Architectural Action:

  • Show water stop angles in section
  • Detail flashing interfaces with door frames
  • Avoid relying solely on sealant

Sealant is not waterproofing. It is maintenance.


🔄4. Movement Joints and Structural Interface

Buildings move. Membranes must accommodate movement.

Common defect:

  • Rigid finishes bridging control joints
  • Membrane not detailed at expansion joints
  • No separation between screed and wall

Design Strategy:

  • Detail bond breakers at wall-floor junctions
  • Align movement joints through screed and tiles
  • Select Class III membranes where required for flexibility

In medium and high-rise Class 2 buildings, structural movement is not optional—it is expected.


🔩5. Penetrations: Design Them Out Where Possible

Every pipe penetration is a potential failure point.

Avoid:

  • Floor waste too close to wall
  • Multiple penetrations clustered in corners
  • Post-installed penetrations after membrane curing

Design smarter:

  • Consolidate plumbing penetrations
  • Provide sleeve details
  • Require puddle flanges where appropriate

Penetrations should be drawn and scheduled—not left to site improvisation.


🌧6. Balconies and External Areas – High Risk Zones

External waterproofing failures are increasingly common due to:

  • Inadequate falls
  • Incorrect membrane classification
  • No overflows
  • Insufficient upturn heights

For balconies:

  • Minimum 1:100 fall preferred
  • Overflows required where enclosed by balustrades
  • Termination must align with façade system

Thresholds must be designed as a system:
Structure → Membrane → Flashing → Door Frame → Cladding

If one layer is not coordinated, water will find the weakness.


📝7. Documentation: If It Is Not Drawn, It Will Be Guessed

Most waterproofing disputes originate from poor documentation.

Architectural drawings should include:

  • Detailed sections at:
    • Shower
    • Door threshold
    • Balcony edge
    • Hobless transition
  • Extent of membrane clearly shaded
  • Notation of:
    • Water stop angle
    • Bond breaker
    • Corner fillet
    • Membrane classification
    • Screed falls
  • Reference to relevant Australian Standards

Ambiguity creates risk.
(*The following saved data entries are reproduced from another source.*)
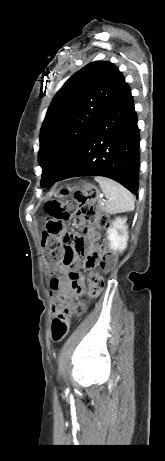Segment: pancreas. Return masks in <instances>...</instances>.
Wrapping results in <instances>:
<instances>
[{
	"mask_svg": "<svg viewBox=\"0 0 165 461\" xmlns=\"http://www.w3.org/2000/svg\"><path fill=\"white\" fill-rule=\"evenodd\" d=\"M98 208H99L100 210H104V207H103L102 204H99Z\"/></svg>",
	"mask_w": 165,
	"mask_h": 461,
	"instance_id": "1",
	"label": "pancreas"
}]
</instances>
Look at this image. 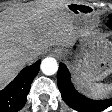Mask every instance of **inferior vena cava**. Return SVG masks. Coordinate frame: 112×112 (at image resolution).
<instances>
[{
    "label": "inferior vena cava",
    "instance_id": "inferior-vena-cava-1",
    "mask_svg": "<svg viewBox=\"0 0 112 112\" xmlns=\"http://www.w3.org/2000/svg\"><path fill=\"white\" fill-rule=\"evenodd\" d=\"M36 57H37V54L34 52H31V53L23 54L21 59L24 63H31L36 59Z\"/></svg>",
    "mask_w": 112,
    "mask_h": 112
}]
</instances>
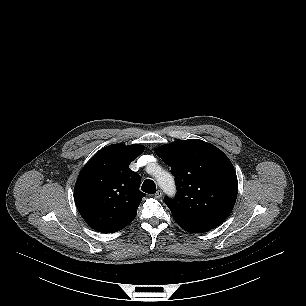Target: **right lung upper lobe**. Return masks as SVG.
Instances as JSON below:
<instances>
[{"label": "right lung upper lobe", "instance_id": "1", "mask_svg": "<svg viewBox=\"0 0 306 306\" xmlns=\"http://www.w3.org/2000/svg\"><path fill=\"white\" fill-rule=\"evenodd\" d=\"M145 147L113 144L98 151L86 164L74 188L77 209L94 230L112 233L136 217L142 197L140 175L129 164Z\"/></svg>", "mask_w": 306, "mask_h": 306}]
</instances>
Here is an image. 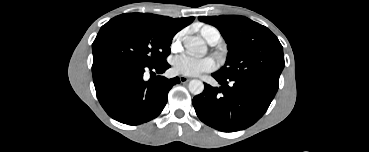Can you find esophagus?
<instances>
[{
	"instance_id": "esophagus-1",
	"label": "esophagus",
	"mask_w": 369,
	"mask_h": 152,
	"mask_svg": "<svg viewBox=\"0 0 369 152\" xmlns=\"http://www.w3.org/2000/svg\"><path fill=\"white\" fill-rule=\"evenodd\" d=\"M179 79H180L181 83H186L190 80L188 77H185V76H180Z\"/></svg>"
}]
</instances>
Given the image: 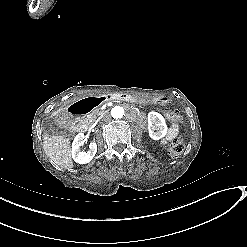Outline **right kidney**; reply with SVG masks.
I'll return each mask as SVG.
<instances>
[{
	"label": "right kidney",
	"mask_w": 247,
	"mask_h": 247,
	"mask_svg": "<svg viewBox=\"0 0 247 247\" xmlns=\"http://www.w3.org/2000/svg\"><path fill=\"white\" fill-rule=\"evenodd\" d=\"M84 145V134L79 133L72 144V156L74 161L77 164H87L89 163L94 157L97 152V143L95 141H90L89 146L90 150L88 152H83L81 147Z\"/></svg>",
	"instance_id": "1"
}]
</instances>
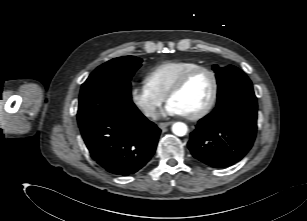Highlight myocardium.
Returning a JSON list of instances; mask_svg holds the SVG:
<instances>
[{"mask_svg": "<svg viewBox=\"0 0 307 221\" xmlns=\"http://www.w3.org/2000/svg\"><path fill=\"white\" fill-rule=\"evenodd\" d=\"M200 71H205L210 74L212 78V82H213L212 94H211L209 101L202 109H200L198 112L194 114L184 115V117L189 120H199L205 117L211 112V110L215 106L217 99H218V94H219V78H218L216 71L212 69L211 67L201 66V65L195 68H192L188 70L187 72H185L183 75H181L177 79V81L172 85V87L169 89V91L167 92L165 96L166 101L169 102L170 98L176 95L178 92H180L184 88V86L187 84V82L190 80V78Z\"/></svg>", "mask_w": 307, "mask_h": 221, "instance_id": "f54148a6", "label": "myocardium"}]
</instances>
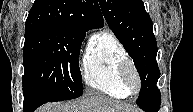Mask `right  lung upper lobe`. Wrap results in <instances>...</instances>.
I'll list each match as a JSON object with an SVG mask.
<instances>
[{
  "label": "right lung upper lobe",
  "instance_id": "right-lung-upper-lobe-1",
  "mask_svg": "<svg viewBox=\"0 0 193 112\" xmlns=\"http://www.w3.org/2000/svg\"><path fill=\"white\" fill-rule=\"evenodd\" d=\"M103 25L97 0H35L25 23V32L41 28L86 32Z\"/></svg>",
  "mask_w": 193,
  "mask_h": 112
}]
</instances>
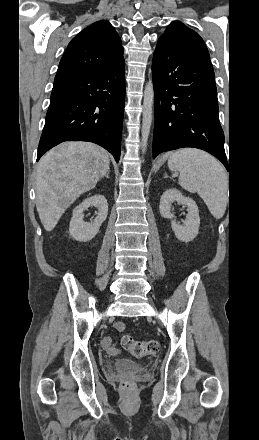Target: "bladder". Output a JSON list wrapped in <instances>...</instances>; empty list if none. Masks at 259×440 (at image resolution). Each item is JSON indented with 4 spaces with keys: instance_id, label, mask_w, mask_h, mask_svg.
Listing matches in <instances>:
<instances>
[{
    "instance_id": "1",
    "label": "bladder",
    "mask_w": 259,
    "mask_h": 440,
    "mask_svg": "<svg viewBox=\"0 0 259 440\" xmlns=\"http://www.w3.org/2000/svg\"><path fill=\"white\" fill-rule=\"evenodd\" d=\"M115 367L118 371L122 372H139L143 369V366L130 359H120L116 362Z\"/></svg>"
}]
</instances>
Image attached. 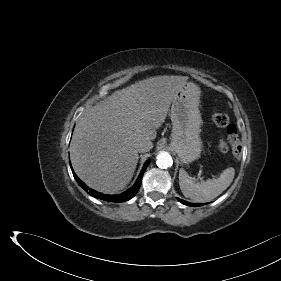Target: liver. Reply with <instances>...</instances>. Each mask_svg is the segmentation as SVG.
I'll return each mask as SVG.
<instances>
[{"instance_id": "liver-1", "label": "liver", "mask_w": 281, "mask_h": 281, "mask_svg": "<svg viewBox=\"0 0 281 281\" xmlns=\"http://www.w3.org/2000/svg\"><path fill=\"white\" fill-rule=\"evenodd\" d=\"M185 76H155L122 90L88 108L76 123L70 159L78 177L90 188L115 194L133 177L137 144L151 142L165 121ZM153 144L149 147L152 149ZM148 150V151H149Z\"/></svg>"}]
</instances>
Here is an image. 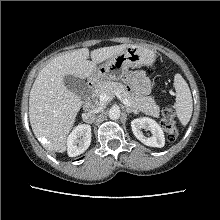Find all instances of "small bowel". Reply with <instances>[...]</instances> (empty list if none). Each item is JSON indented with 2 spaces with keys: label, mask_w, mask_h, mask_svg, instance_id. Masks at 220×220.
I'll return each mask as SVG.
<instances>
[{
  "label": "small bowel",
  "mask_w": 220,
  "mask_h": 220,
  "mask_svg": "<svg viewBox=\"0 0 220 220\" xmlns=\"http://www.w3.org/2000/svg\"><path fill=\"white\" fill-rule=\"evenodd\" d=\"M129 84L140 94L145 95L149 92L150 83L141 72H135L128 77Z\"/></svg>",
  "instance_id": "obj_1"
}]
</instances>
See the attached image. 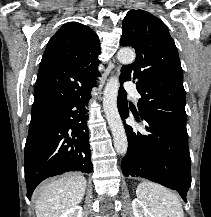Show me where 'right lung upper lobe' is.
<instances>
[{"label": "right lung upper lobe", "mask_w": 211, "mask_h": 217, "mask_svg": "<svg viewBox=\"0 0 211 217\" xmlns=\"http://www.w3.org/2000/svg\"><path fill=\"white\" fill-rule=\"evenodd\" d=\"M96 33L77 22L63 25L49 40L34 90L32 114L59 106L90 90L99 76Z\"/></svg>", "instance_id": "right-lung-upper-lobe-1"}]
</instances>
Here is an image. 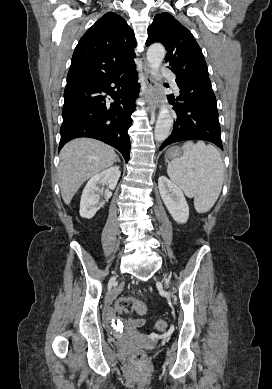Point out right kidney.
<instances>
[{
	"label": "right kidney",
	"mask_w": 272,
	"mask_h": 389,
	"mask_svg": "<svg viewBox=\"0 0 272 389\" xmlns=\"http://www.w3.org/2000/svg\"><path fill=\"white\" fill-rule=\"evenodd\" d=\"M121 171L119 166L110 167L94 175L86 184L80 201V216L85 219H91L101 208L99 204L100 185L108 184L109 189H115L120 178Z\"/></svg>",
	"instance_id": "ca27d5eb"
}]
</instances>
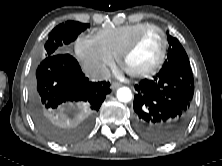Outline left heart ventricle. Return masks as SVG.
<instances>
[{
    "label": "left heart ventricle",
    "mask_w": 222,
    "mask_h": 166,
    "mask_svg": "<svg viewBox=\"0 0 222 166\" xmlns=\"http://www.w3.org/2000/svg\"><path fill=\"white\" fill-rule=\"evenodd\" d=\"M161 50V35L155 30L149 31L126 58L124 69L134 73L150 68L158 60Z\"/></svg>",
    "instance_id": "1"
}]
</instances>
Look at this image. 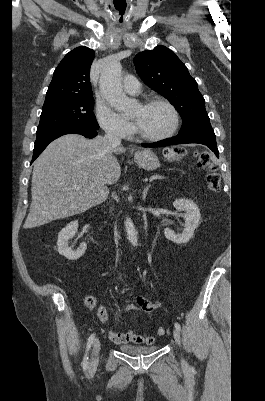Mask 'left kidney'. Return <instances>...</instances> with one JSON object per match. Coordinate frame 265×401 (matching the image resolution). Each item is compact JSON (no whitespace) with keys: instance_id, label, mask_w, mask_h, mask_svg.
I'll return each instance as SVG.
<instances>
[{"instance_id":"obj_1","label":"left kidney","mask_w":265,"mask_h":401,"mask_svg":"<svg viewBox=\"0 0 265 401\" xmlns=\"http://www.w3.org/2000/svg\"><path fill=\"white\" fill-rule=\"evenodd\" d=\"M173 205L178 211H186L184 213L185 229L182 235H176L174 231L164 229V235L168 241H173V243H188L191 237H193L195 229L198 227L201 217L200 211L194 201H191V198H177V201H174Z\"/></svg>"}]
</instances>
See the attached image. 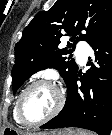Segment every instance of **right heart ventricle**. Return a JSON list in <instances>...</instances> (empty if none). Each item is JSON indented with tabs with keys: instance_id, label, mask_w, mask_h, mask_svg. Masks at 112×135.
Listing matches in <instances>:
<instances>
[{
	"instance_id": "obj_1",
	"label": "right heart ventricle",
	"mask_w": 112,
	"mask_h": 135,
	"mask_svg": "<svg viewBox=\"0 0 112 135\" xmlns=\"http://www.w3.org/2000/svg\"><path fill=\"white\" fill-rule=\"evenodd\" d=\"M12 118H13V121H14L17 125H19V126H26L25 124H23V123L19 120V118H18V116H17V99H16V101L14 102L13 107H12Z\"/></svg>"
}]
</instances>
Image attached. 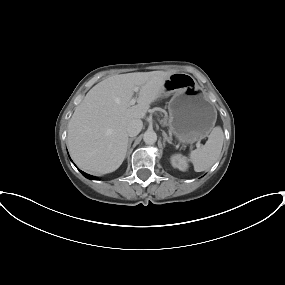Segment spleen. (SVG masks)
<instances>
[{
	"mask_svg": "<svg viewBox=\"0 0 285 285\" xmlns=\"http://www.w3.org/2000/svg\"><path fill=\"white\" fill-rule=\"evenodd\" d=\"M224 133L221 127H215L208 136L205 145L190 153V161L196 172L209 169L219 158L223 146Z\"/></svg>",
	"mask_w": 285,
	"mask_h": 285,
	"instance_id": "obj_1",
	"label": "spleen"
}]
</instances>
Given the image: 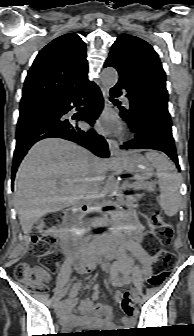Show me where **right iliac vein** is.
I'll return each instance as SVG.
<instances>
[{"label":"right iliac vein","instance_id":"obj_1","mask_svg":"<svg viewBox=\"0 0 194 336\" xmlns=\"http://www.w3.org/2000/svg\"><path fill=\"white\" fill-rule=\"evenodd\" d=\"M57 313L59 314V308H57Z\"/></svg>","mask_w":194,"mask_h":336}]
</instances>
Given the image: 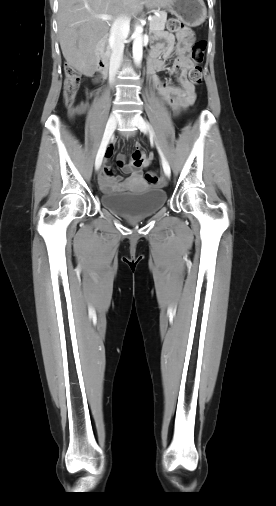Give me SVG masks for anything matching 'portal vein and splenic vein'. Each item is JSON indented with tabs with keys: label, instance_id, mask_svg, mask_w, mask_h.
<instances>
[{
	"label": "portal vein and splenic vein",
	"instance_id": "portal-vein-and-splenic-vein-1",
	"mask_svg": "<svg viewBox=\"0 0 276 506\" xmlns=\"http://www.w3.org/2000/svg\"><path fill=\"white\" fill-rule=\"evenodd\" d=\"M97 18L102 19V20H106V21L112 20V17L109 15H98ZM148 20L152 21V17H149Z\"/></svg>",
	"mask_w": 276,
	"mask_h": 506
}]
</instances>
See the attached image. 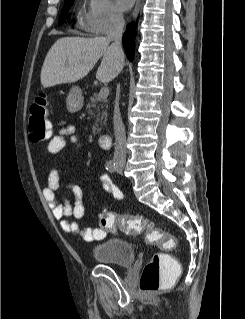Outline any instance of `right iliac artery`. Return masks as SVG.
Here are the masks:
<instances>
[{"label":"right iliac artery","mask_w":245,"mask_h":319,"mask_svg":"<svg viewBox=\"0 0 245 319\" xmlns=\"http://www.w3.org/2000/svg\"><path fill=\"white\" fill-rule=\"evenodd\" d=\"M106 169H107L109 172H111V173L115 172V171H116V164H115V162L112 161V160L107 161V163H106ZM118 198H122V193H121L120 196H118Z\"/></svg>","instance_id":"82829eb1"}]
</instances>
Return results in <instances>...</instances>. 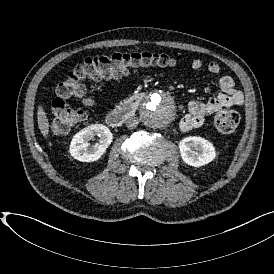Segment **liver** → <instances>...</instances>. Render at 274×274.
I'll return each mask as SVG.
<instances>
[{
    "label": "liver",
    "mask_w": 274,
    "mask_h": 274,
    "mask_svg": "<svg viewBox=\"0 0 274 274\" xmlns=\"http://www.w3.org/2000/svg\"><path fill=\"white\" fill-rule=\"evenodd\" d=\"M37 122L38 128L40 129L42 135L46 138L49 133V122L46 113L41 106L38 107Z\"/></svg>",
    "instance_id": "1"
}]
</instances>
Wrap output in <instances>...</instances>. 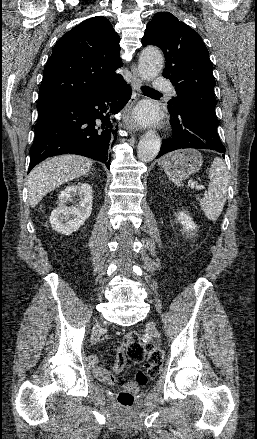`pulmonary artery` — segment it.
Instances as JSON below:
<instances>
[{
    "mask_svg": "<svg viewBox=\"0 0 257 439\" xmlns=\"http://www.w3.org/2000/svg\"><path fill=\"white\" fill-rule=\"evenodd\" d=\"M154 90L158 93H165L168 96H173L175 94L170 81L164 77H156L154 79Z\"/></svg>",
    "mask_w": 257,
    "mask_h": 439,
    "instance_id": "pulmonary-artery-1",
    "label": "pulmonary artery"
}]
</instances>
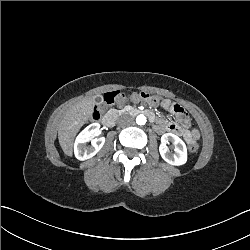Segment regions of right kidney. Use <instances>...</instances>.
<instances>
[{"label":"right kidney","mask_w":250,"mask_h":250,"mask_svg":"<svg viewBox=\"0 0 250 250\" xmlns=\"http://www.w3.org/2000/svg\"><path fill=\"white\" fill-rule=\"evenodd\" d=\"M99 129V123H92L83 131H81L76 137L74 143V154L78 160L83 161L92 158L103 147L105 143V137L92 139L94 136L100 134ZM90 140L92 146L87 148L86 142Z\"/></svg>","instance_id":"ca27d5eb"}]
</instances>
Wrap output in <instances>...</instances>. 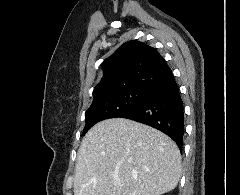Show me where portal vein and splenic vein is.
Segmentation results:
<instances>
[{
	"instance_id": "1",
	"label": "portal vein and splenic vein",
	"mask_w": 240,
	"mask_h": 195,
	"mask_svg": "<svg viewBox=\"0 0 240 195\" xmlns=\"http://www.w3.org/2000/svg\"><path fill=\"white\" fill-rule=\"evenodd\" d=\"M118 185H120V181H117Z\"/></svg>"
}]
</instances>
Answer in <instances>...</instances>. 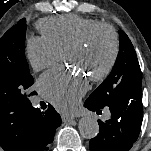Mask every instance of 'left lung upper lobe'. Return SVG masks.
<instances>
[{"label": "left lung upper lobe", "instance_id": "5c2ea615", "mask_svg": "<svg viewBox=\"0 0 151 151\" xmlns=\"http://www.w3.org/2000/svg\"><path fill=\"white\" fill-rule=\"evenodd\" d=\"M120 49L109 76L88 97L97 108L118 103L133 86H141L142 73L135 49L123 31H119Z\"/></svg>", "mask_w": 151, "mask_h": 151}]
</instances>
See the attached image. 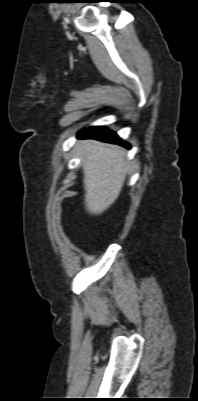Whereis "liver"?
<instances>
[{"label": "liver", "mask_w": 198, "mask_h": 401, "mask_svg": "<svg viewBox=\"0 0 198 401\" xmlns=\"http://www.w3.org/2000/svg\"><path fill=\"white\" fill-rule=\"evenodd\" d=\"M85 207L92 215H100L118 198L127 173L125 151L98 141L81 142Z\"/></svg>", "instance_id": "6515ba94"}]
</instances>
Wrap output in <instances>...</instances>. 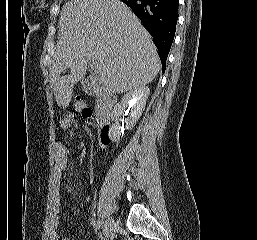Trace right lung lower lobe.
<instances>
[{"label": "right lung lower lobe", "instance_id": "right-lung-lower-lobe-1", "mask_svg": "<svg viewBox=\"0 0 257 240\" xmlns=\"http://www.w3.org/2000/svg\"><path fill=\"white\" fill-rule=\"evenodd\" d=\"M141 20L153 37L159 51L163 71L170 51L178 20L179 0H121Z\"/></svg>", "mask_w": 257, "mask_h": 240}]
</instances>
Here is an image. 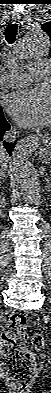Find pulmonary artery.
Returning a JSON list of instances; mask_svg holds the SVG:
<instances>
[{"mask_svg": "<svg viewBox=\"0 0 51 393\" xmlns=\"http://www.w3.org/2000/svg\"><path fill=\"white\" fill-rule=\"evenodd\" d=\"M37 75L46 74L50 71V62L48 60H38L34 62ZM32 75L29 73H13L3 79L6 87H20L27 85L32 81Z\"/></svg>", "mask_w": 51, "mask_h": 393, "instance_id": "obj_1", "label": "pulmonary artery"}]
</instances>
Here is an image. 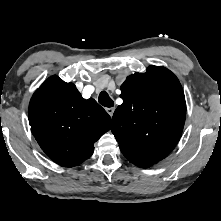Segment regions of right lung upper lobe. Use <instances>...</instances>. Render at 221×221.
<instances>
[{
    "label": "right lung upper lobe",
    "mask_w": 221,
    "mask_h": 221,
    "mask_svg": "<svg viewBox=\"0 0 221 221\" xmlns=\"http://www.w3.org/2000/svg\"><path fill=\"white\" fill-rule=\"evenodd\" d=\"M31 131L46 155L65 167L88 159L94 143L111 128V118L92 98L83 99L72 83L48 78L33 94Z\"/></svg>",
    "instance_id": "cb5924a9"
}]
</instances>
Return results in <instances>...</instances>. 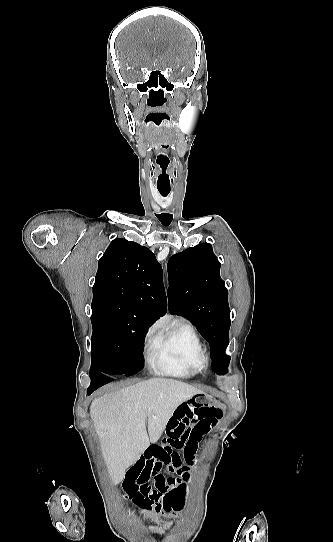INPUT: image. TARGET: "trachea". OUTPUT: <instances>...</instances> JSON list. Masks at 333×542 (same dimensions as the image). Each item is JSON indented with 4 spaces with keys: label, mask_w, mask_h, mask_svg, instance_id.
Returning a JSON list of instances; mask_svg holds the SVG:
<instances>
[{
    "label": "trachea",
    "mask_w": 333,
    "mask_h": 542,
    "mask_svg": "<svg viewBox=\"0 0 333 542\" xmlns=\"http://www.w3.org/2000/svg\"><path fill=\"white\" fill-rule=\"evenodd\" d=\"M158 190L163 197H167L168 193L170 192V190H166V189H158Z\"/></svg>",
    "instance_id": "obj_1"
}]
</instances>
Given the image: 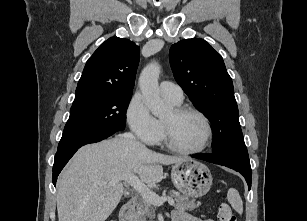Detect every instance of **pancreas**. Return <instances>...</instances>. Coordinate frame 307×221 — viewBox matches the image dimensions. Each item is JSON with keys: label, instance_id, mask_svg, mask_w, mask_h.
Instances as JSON below:
<instances>
[{"label": "pancreas", "instance_id": "1", "mask_svg": "<svg viewBox=\"0 0 307 221\" xmlns=\"http://www.w3.org/2000/svg\"><path fill=\"white\" fill-rule=\"evenodd\" d=\"M170 196L174 198L175 208L178 210L192 211L197 208L200 203L195 204L194 200H189L185 195H182L174 190L169 192ZM155 218V210L149 202L145 199H140L137 203V208L134 212L132 221H153Z\"/></svg>", "mask_w": 307, "mask_h": 221}]
</instances>
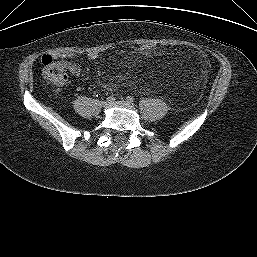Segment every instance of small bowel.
I'll use <instances>...</instances> for the list:
<instances>
[{
  "mask_svg": "<svg viewBox=\"0 0 257 257\" xmlns=\"http://www.w3.org/2000/svg\"><path fill=\"white\" fill-rule=\"evenodd\" d=\"M53 59H60L59 64L63 69L67 70L73 77H78L80 75V67L77 62V57L75 55L65 54V53H53L50 55ZM90 59H96L97 53L92 52L89 55Z\"/></svg>",
  "mask_w": 257,
  "mask_h": 257,
  "instance_id": "c3829d8e",
  "label": "small bowel"
}]
</instances>
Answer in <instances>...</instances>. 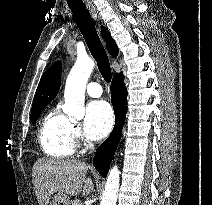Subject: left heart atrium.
<instances>
[{"label":"left heart atrium","mask_w":212,"mask_h":205,"mask_svg":"<svg viewBox=\"0 0 212 205\" xmlns=\"http://www.w3.org/2000/svg\"><path fill=\"white\" fill-rule=\"evenodd\" d=\"M114 122L110 105L103 100L92 101L87 105L84 119V132L91 140L104 138Z\"/></svg>","instance_id":"1"}]
</instances>
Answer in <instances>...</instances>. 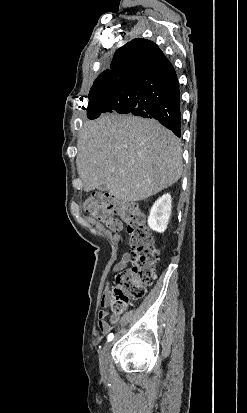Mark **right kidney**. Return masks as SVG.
I'll list each match as a JSON object with an SVG mask.
<instances>
[{
    "instance_id": "right-kidney-1",
    "label": "right kidney",
    "mask_w": 247,
    "mask_h": 413,
    "mask_svg": "<svg viewBox=\"0 0 247 413\" xmlns=\"http://www.w3.org/2000/svg\"><path fill=\"white\" fill-rule=\"evenodd\" d=\"M171 204L172 198L169 192L155 200L148 217V225L152 231H157V233L166 231L171 215Z\"/></svg>"
}]
</instances>
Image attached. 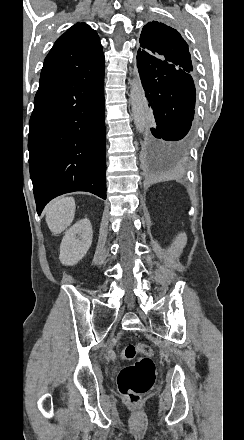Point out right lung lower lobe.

Precision reduces liability.


🏛 8. Inspection and Certification Under DBPA

Under the Design & Building Practitioners Act (NSW):

  • Waterproofing in Class 2 buildings requires declared designs.
  • Design practitioners must review and declare compliance.
  • Documentation must match what is built.

This raises the standard of accountability.

Designers must now ensure that:

  • Details are constructible
  • Membrane type aligns with specification
  • Site changes are reviewed before installation

Waterproofing is no longer just a trade warranty issue—it is a regulated design responsibility.


🚨9. Common Causes of Water Leakage Defects

From experience across residential and SDA projects, the recurring issues include:

  1. Inadequate slab set-downs
  2. Poor coordination between structure and architecture
  3. No water stop at bathroom entry
  4. Inconsistent falls in screed
  5. No overflow provision on balconies
  6. Membrane terminated below required height
  7. Trades modifying design without review
  8. Reliance on silicone instead of proper detailing

None of these are product failures. They are process failures.


🏗10. The LVA Approach

At LVA Architects, we:

  • Integrate waterproofing strategy at concept stage
  • Coordinate slab recesses early with structural engineers
  • Provide enlarged wet area details
  • Specify membrane classification clearly
  • Review documentation prior to DBPA declaration
  • Advocate for inspection before concealment

Waterproofing is invisible when it works. It becomes highly visible when it fails.

The cost of getting it right at design stage is negligible compared to rectification after occupation.


🎯 Final Word

Water leakage is not inevitable. It is preventable.

Good waterproofing design requires:

  • Technical knowledge
  • Early coordination
  • Clear documentation
  • Site verification
  • Regulatory awareness

The difference between a compliant building and a durable building lies in the detail.

For residential, multi-unit, and SDA developments across Sydney, LVA Architects delivers waterproofing design that is practical, compliant, and robust—because the long-term performance of the building depends on it.